Matter of Maxtone-Graham v Landmarks Preserv. Commn. of City of N.Y.
2003 NY Slip Op 18920 [1 AD3d 295]
November 25, 2003
Appellate Division, First Department
Published by New York State Law Reporting Bureau pursuant to Judiciary Law § 431.
As corrected through Wednesday, January 28, 2004


In the Matter of Katrina Maxtone-Graham, Appellant,
v
Landmarks Preservation Commission of the City of New York et al., Respondents, and The Allen-Stevenson School, Intervenor-Respondent.

— Judgment, Supreme Court, New York County (Edward Lehner, J.), entered on or about February 20, 2003, which dismissed the petition challenging a certificate of appropriateness issued by respondent Landmarks Preservation Commission on February 11, 2002, unanimously affirmed, without costs.

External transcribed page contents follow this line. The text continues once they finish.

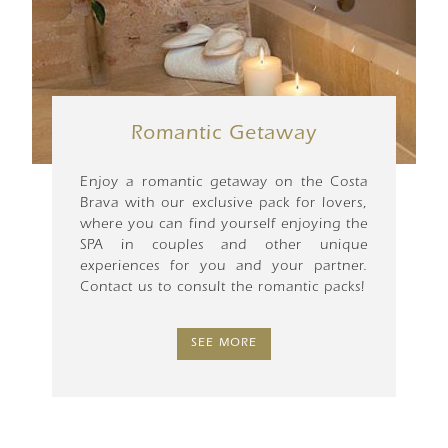
Romantic Getaway
Enjoy a romantic getaway on the Costa
Brava with our exclusive pack for lovers,
where you can find yourself enjoying the
SPA in couples and other unique
experiences for you and your partner.
Contact us to consult the romantic packs!
SEE MORE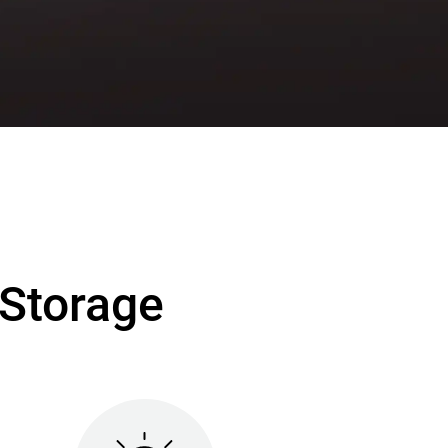
Storage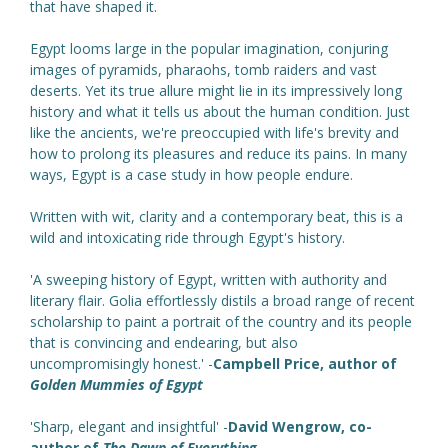
that have shaped it.
Egypt looms large in the popular imagination, conjuring
images of pyramids, pharaohs, tomb raiders and vast
deserts. Yet its true allure might lie in its impressively long
history and what it tells us about the human condition. Just
like the ancients, we're preoccupied with life's brevity and
how to prolong its pleasures and reduce its pains. In many
ways, Egypt is a case study in how people endure.
Written with wit, clarity and a contemporary beat, this is a
wild and intoxicating ride through Egypt's history.
'A sweeping history of Egypt, written with authority and
literary flair. Golia effortlessly distils a broad range of recent
scholarship to paint a portrait of the country and its people
that is convincing and endearing, but also
uncompromisingly honest.' -
Campbell Price, author of
Golden Mummies of Egypt
'Sharp, elegant and insightful' -
David Wengrow, co-
author of
The Dawn of Everything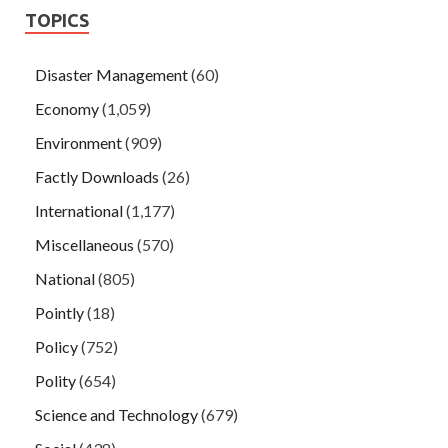
TOPICS
Disaster Management
(60)
Economy
(1,059)
Environment
(909)
Factly Downloads
(26)
International
(1,177)
Miscellaneous
(570)
National
(805)
Pointly
(18)
Policy
(752)
Polity
(654)
Science and Technology
(679)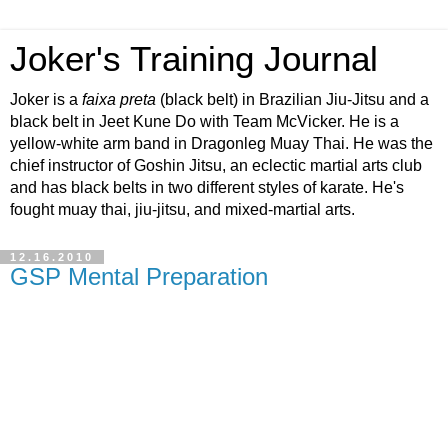
Joker's Training Journal
Joker is a
faixa preta
(black belt) in Brazilian Jiu-Jitsu and a
black belt in Jeet Kune Do with Team McVicker. He is a
yellow-white arm band in Dragonleg Muay Thai. He was the
chief instructor of Goshin Jitsu, an eclectic martial arts club
and has black belts in two different styles of karate. He's
fought muay thai, jiu-jitsu, and mixed-martial arts.
12.16.2010
GSP Mental Preparation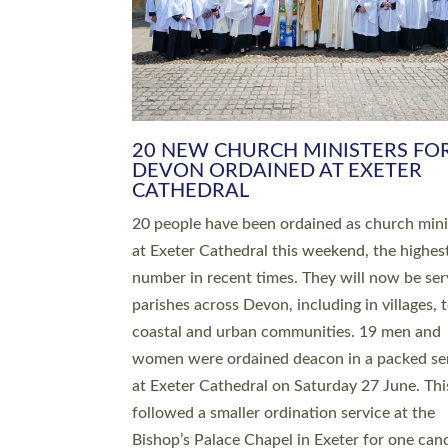
HIGHEST NUMBER OF NEW CLE
BEING ORDAINED IN DEVON FOR
NUMBER OF YEARS
The number of new parish priests and churc
ministers being ordained at Exeter Cathedral 
weekend is the highest for a number of years
people are being ordained as deacons and 11
people are becoming priests after being orda
deacons a year ago. It is also the first time in 
number of years that the ordination services 
deacons and priests will happen in the same 
on the same day. In…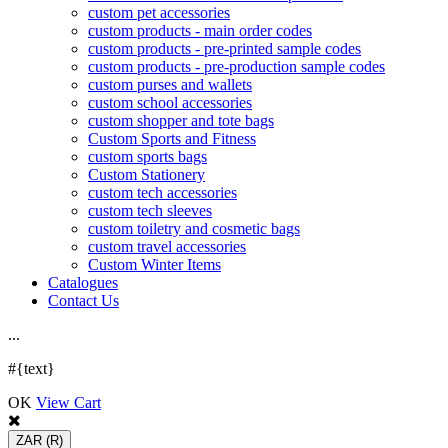
custom pet accessories
custom products - main order codes
custom products - pre-printed sample codes
custom products - pre-production sample codes
custom purses and wallets
custom school accessories
custom shopper and tote bags
Custom Sports and Fitness
custom sports bags
Custom Stationery
custom tech accessories
custom tech sleeves
custom toiletry and cosmetic bags
custom travel accessories
Custom Winter Items
Catalogues
Contact Us
.
.
.
#{text}
OK
View Cart
ZAR
(R)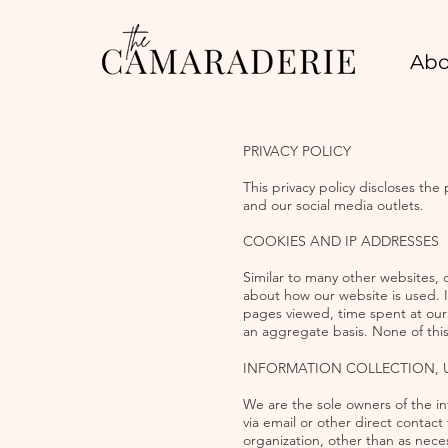
Abo
PRIVACY POLICY
This privacy policy discloses th
and our social media outlets.
COOKIES AND IP ADDRESSES
Similar to many other websites, 
about how our website is used. 
pages viewed, time spent at our w
an aggregate basis. None of this 
INFORMATION COLLECTION, 
We are the sole owners of the inf
via email or other direct contact 
organization, other than as nece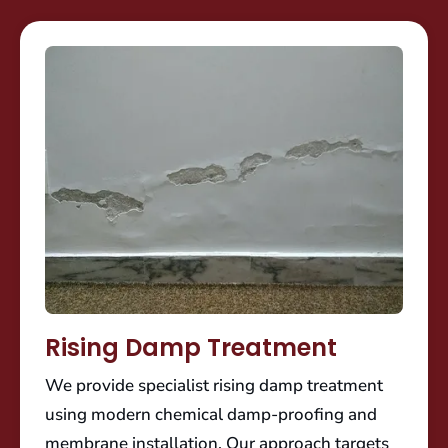
Rising Damp Treatment
We provide specialist rising damp treatment
using modern chemical damp-proofing and
membrane installation. Our approach targets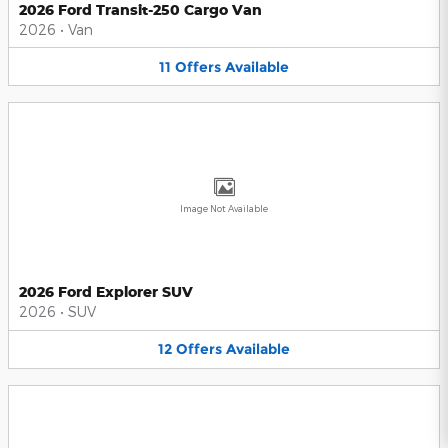
2026 Ford Transit-250 Cargo Van
2026
•
Van
11
Offers
Available
Image Not Available
2026 Ford Explorer SUV
2026
•
SUV
12
Offers
Available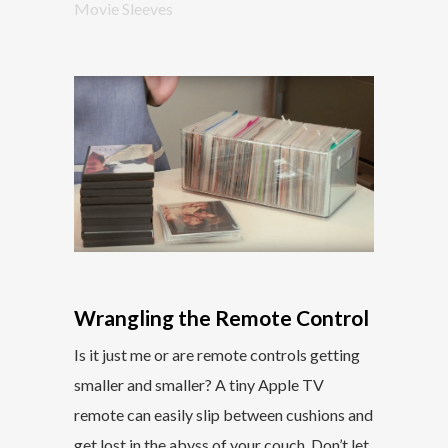
Movie Sleeves
Wrangling the Remote Control
Is it just me or are remote controls getting
smaller and smaller? A tiny Apple TV
remote can easily slip between cushions and
get lost in the abyss of your couch. Don’t let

The parties agree that the issuance of the certificate of appropriateness would have required a second public hearing had the proposal, considered at the public meeting in response to community objections, been a substantial deviation from that originally presented (see e.g. Coalition of Institutionalized Aged & Disabled v Perales, 200 AD2d 704 [1994]). Since this question turns on esoteric architectural aspects of the original and amended proposals, it cannot be answered without knowledge within respondent agency's particular area of expertise. Therefore, the IAS court appropriately deferred to the agency's determination (see Matter of Committee to Save the Beacon Theater v City of New York, 146 AD2d 397, 405 [1989]), which had a rational basis (see e.g. City of New York v Shakespeare, 202 AD2d 237 [1994], lv dismissed 84 NY2d 923 [1994]). Significantly, the public was fully apprised, in the initial public hearing, of the intervening respondent's intent to build into the space behind its brownstone building, albeit in a cantilevered design that was subsequently modified. Concur—Nardelli, J.P., Andrias, Rosenberger and Friedman, JJ.